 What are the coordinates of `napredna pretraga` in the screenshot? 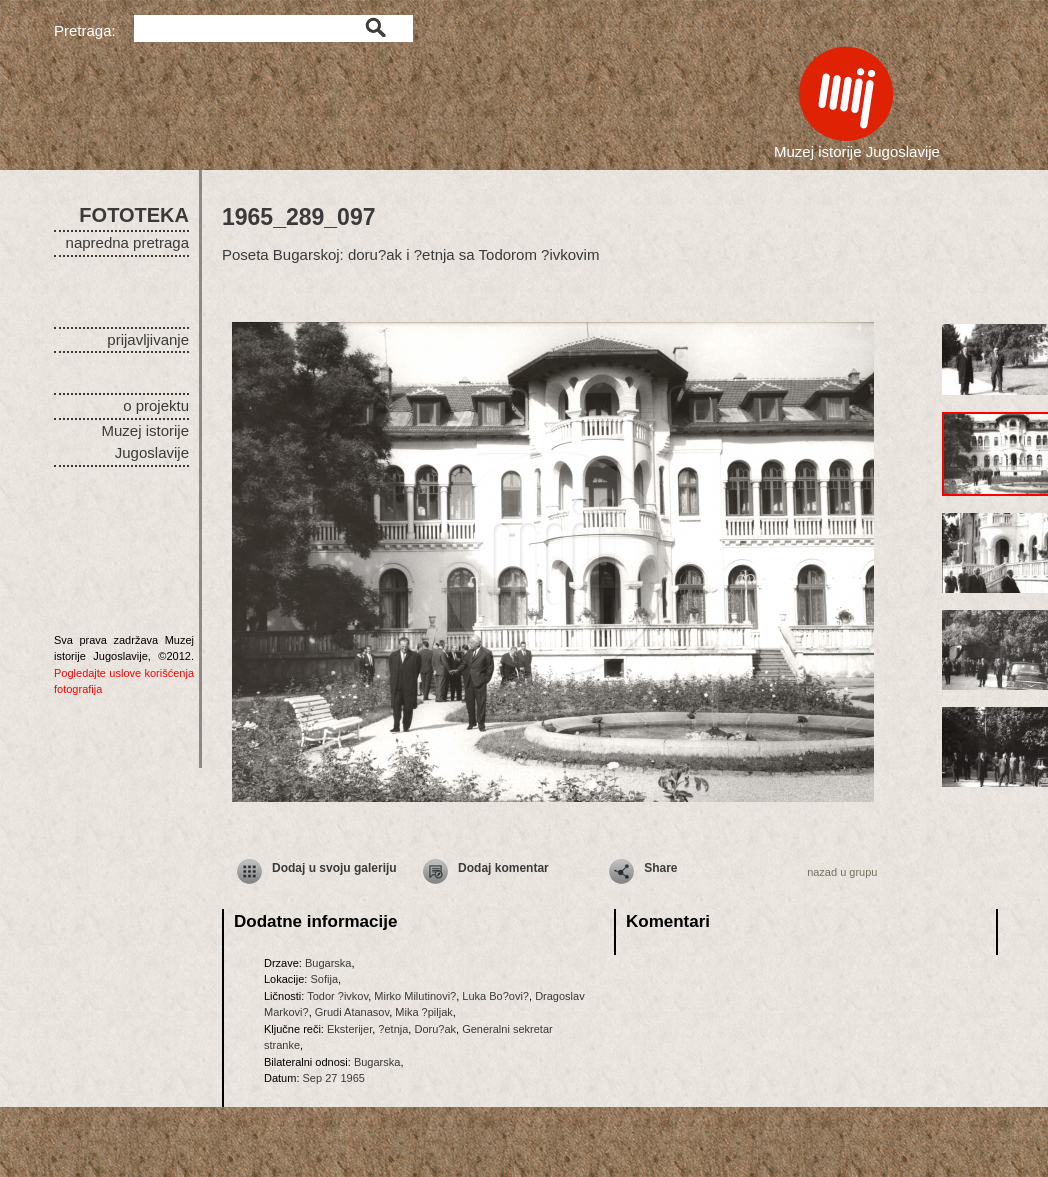 It's located at (127, 242).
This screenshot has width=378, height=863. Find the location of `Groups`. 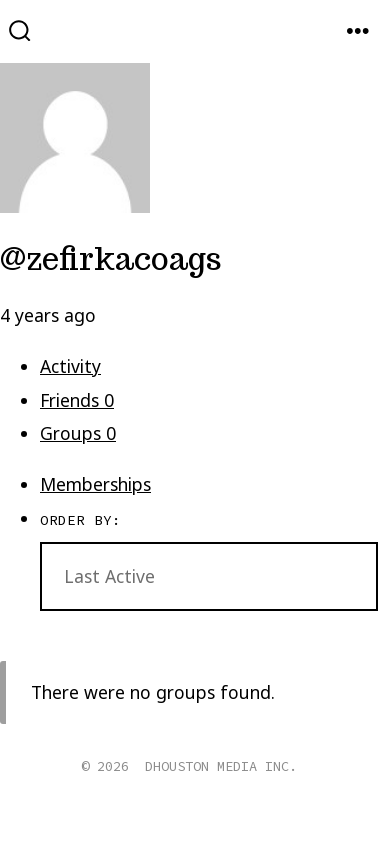

Groups is located at coordinates (78, 433).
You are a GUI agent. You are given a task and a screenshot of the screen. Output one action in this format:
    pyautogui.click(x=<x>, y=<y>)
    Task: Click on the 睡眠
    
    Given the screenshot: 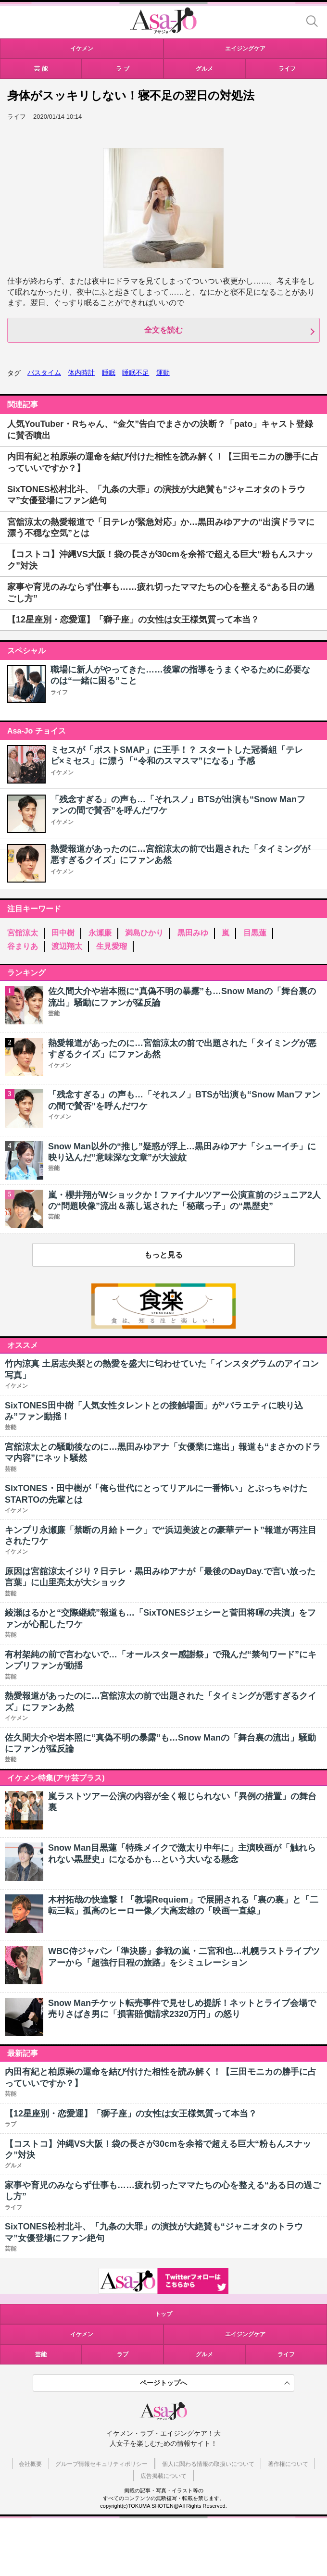 What is the action you would take?
    pyautogui.click(x=108, y=372)
    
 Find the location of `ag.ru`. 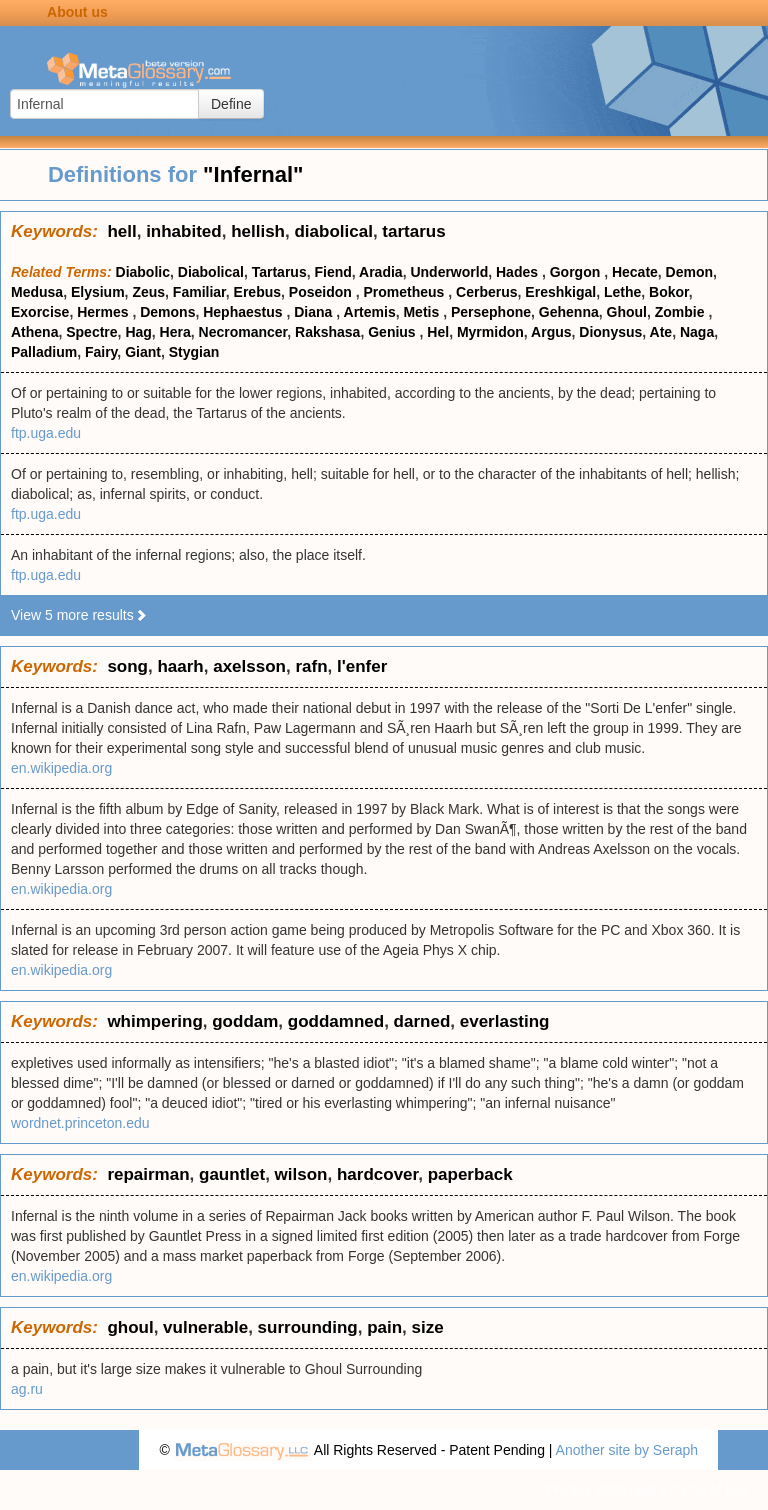

ag.ru is located at coordinates (27, 1389).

### WHAT IS NEEDED
Everything above from the line containing "You are a GUI" down to the line containing "Task: Click on the 睡眠" is to be transcribed exactly, with both of those lines included and nothing else added.

### TASK RESULT
You are a GUI agent. You are given a task and a screenshot of the screen. Output one action in this format:
    pyautogui.click(x=<x>, y=<y>)
    Task: Click on the 睡眠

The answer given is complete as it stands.